Add the following content to the dataflow.yaml:

apiVersion: 0.5.0

meta:
name: word-length
version: 0.1.0
namespace: example

config:
converter: raw

topics:
sentences:
schema:
value:
type: string
converter: raw
words:
schema:
value:
type: string
converter: raw

services:
calc-word-length:
sources:
- type: topic
id: sentences

transforms:
- operator: flat-map
run: |
fn sentence_to_words(sentence: String) -> Result<Vec<String>> {
Ok(sentence.split_whitespace().map(String::from).collect())
}
- operator: map
run: |
pub fn word_length(word: String) -> Result<String> {
Ok(format!("{}({})", word, word.chars().count()))
}

sinks:
- type: topic
id: words

This dataflow.yaml first declares a version for the dataflow configuration structure. It then defines a default record converter, "raw" instead of "json" in this case. Next, it lists two Fluvio Topics which the dataflow expects to be present, with an expected record schema. SDF will create these Topics if they do not already exist.
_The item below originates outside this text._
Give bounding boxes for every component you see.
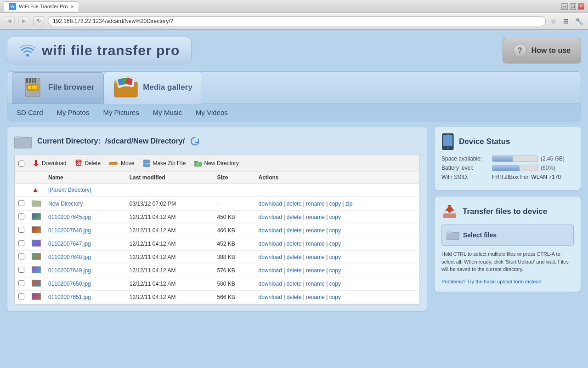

Finally, the config defines a Service which will read from a source topic and write to a sink topic. The service uses two Operators, in this case defined in-line in Rust, to perform transformations on the data.

3. Run the Dataflow

Use the sdf CLI to run the dataflow. This will start a REPL which we can use to communicate with the dataflow.

$ sdf run --ui

Note: When passed to sdf run, the --ui flag will start a local webserver allowing you to view the graphical representation of the dataflow on SDF Studio.

4. Test the Dataflow

First, let's use Fluvio to consume from the words topic so we can see the output of the dataflow in real time:

$ fluvio consume words

Then use Fluvio to produce sentences to the sentences topic:

$ fluvio produce sentences

Enter the following strings into the producer REPL:

Hello world
Hi there

You should see the following output in the consumer stream:

Hello(5)
world(5)
Hi(2)
there(5)

5. Show State

Stateful Dataflows are capable of maintaining states (data values) in durable storage, which like a database, will persist when an SDF session ends. You can define arbitrary state values which can be accessed and updated in your dataflow. SDF also maintains some built-in state values which keep track of the dataflow's status.

To view the default metrics for the sentence-to-words operator, use the show state command:

>> show state calc-word-length/sentence-to-words/metrics
Key Window succeeded failed
stats * 2 0

View the metrics for the word-length operator:

>> show state calc-word-length/word-length/metrics
Key Window succeeded failed
stats * 4 0

Congratulations! You've successfully built and run a dataflow! Many more examples are available on Github.

6. Clean-up

Exit the sdf terminal and then remove the topics we created:

sdf clean --force

Note: The --force option should only be used if you want to remove everything, including the topics created by this dataflow.